I’d give this book a five-star rating, this was the first book since middle school that I’ve read or listened too. I thought The Name of the Wind was incredible. I read and listened to it over the course of three weeks, which I was sick for most of. It was suggested by my uncle, an avid reader of the fantasy genre, but enough about that. Let’s talk about The Name of the Wind. Here is your official warning for spoilers ahead!
The book starts out with an old man telling a story about Kavothe, the main character of the book, while Kavothe poses as an innkeeper by the name of Kote.
Nobody knows what happened to Kavoth, though some even believe he never existed.

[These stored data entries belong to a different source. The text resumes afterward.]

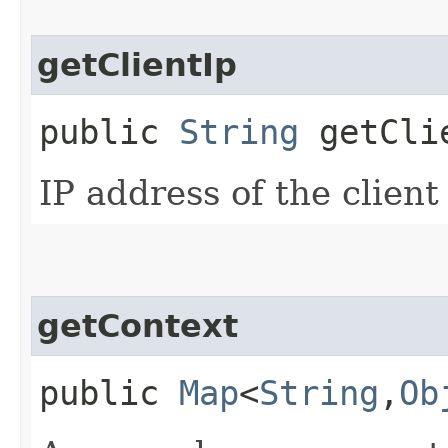
getClientIp
public
String
getCli
IP address of the clien
getContext
public
Map
<
String
,​
Ob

A character by the name of Chronicler, who has traveled quite a distance to find Kavothe, asks Kavothe if he can document his story. Kavothe, reluctant to agree, eventually grants his request.
Upon agreeing, Chronicler begins to document Kavothe’s story. Kavothe begins his story by telling Chronicler about his childhood and what happened to his family. However, if you wish to find out more, you will have to read the book for yourself because I’ve said too much already! Anyway, let’s talk about the writing style of Patrick Rothfuss, shall we?
I loved the writing, and that’s what was very interesting to me. Rothfuss often treads the thin line between prose and poetry, and fortunately, it’s excellent poetry. The story itself is very compelling. A first-person narrative, which is my favorite style of writing because it allows you to read the story being told as if the reader is the one telling their own story. Our hero, Kavothe, has a lot of attitude and is a total genius. To balance out his power, we have his poverty, bad luck, his tendency to dig himself into a hole, all of which he talks about as he is telling his story to Chronicler.
Of course, not to mention his strong enemies. Enemies, you ask? There was no mention of this in my previous statements! Well, I suppose you will just have to read the book to find out!